For most people, no. The evidence base for safety beyond 2 years is limited, and the TCM perspective sees long-term keto as gradually depleting yin and Spleen function. Use it as a reset, not a lifestyle.

Can I do keto while breastfeeding?

It is not recommended. Milk supply commonly drops, and the warming, drying signature is contrary to the cool, moist, blood-and-qi-tonifying postnatal needs.

What's the difference between keto and low-carb?

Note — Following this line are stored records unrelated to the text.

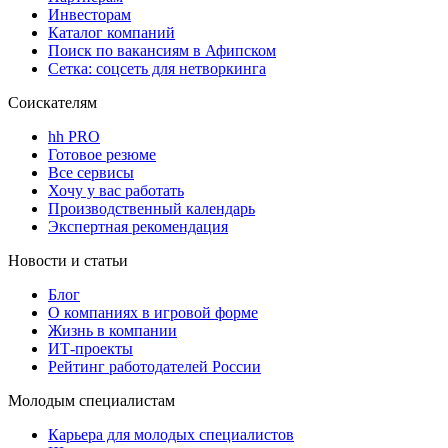
Инвесторам
Каталог компаний
Поиск по вакансиям в Афипском
Сетка: соцсеть для нетворкинга
Соискателям
hh PRO
Готовое резюме
Все сервисы
Хочу у вас работать
Производственный календарь
Экспертная рекомендация
Новости и статьи
Блог
О компаниях в игровой форме
Жизнь в компании
ИТ-проекты
Рейтинг работодателей России
Молодым специалистам
Карьера для молодых специалистов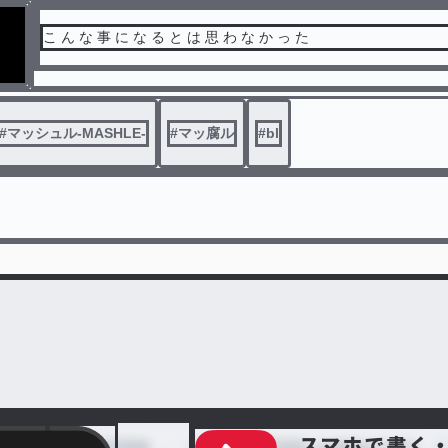
こ ん な 事 に な る と は 思 わ な か っ た
#
マッシュル-MASHLE-
#
マッ腐ル
#
bl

Keto requires under 50 g (often under 20 g) of carbs per day to maintain ketosis. Low-carb (75–150 g/day) does not maintain ketosis but provides many of the metabolic benefits without the harshness; it is usually a better long-term option for most constitutions.

I'm in PCOS — should I do keto?

Possibly, particularly if you have insulin resistance, weight to lose and a phlegm-damp pattern. A 12-week supervised phase often helps. If you have lean PCOS or hypothalamic amenorrhoea-overlap PCOS, keto may worsen the picture; assessment by an experienced practitioner is worthwhile first.

Why does my hair fall out on keto?

Hair loss on keto is usually telogen effluvium triggered by the metabolic stress of the transition, electrolyte loss and insufficient calorie intake. It typically resolves 3–4 months after stopping. From a TCM perspective it reflects emerging Liver blood and Kidney essence depletion; foods to nourish blood (red meat, eggs, dark leafy greens, black sesame) help.

Can keto cause kidney stones?

Yes, in susceptible individuals. The risk rises with low fluid intake and high oxalate-rich vegetables (spinach, almonds). Adequate water intake, citrate-rich liquids (lemon water) and modest oxalate intake reduce the risk.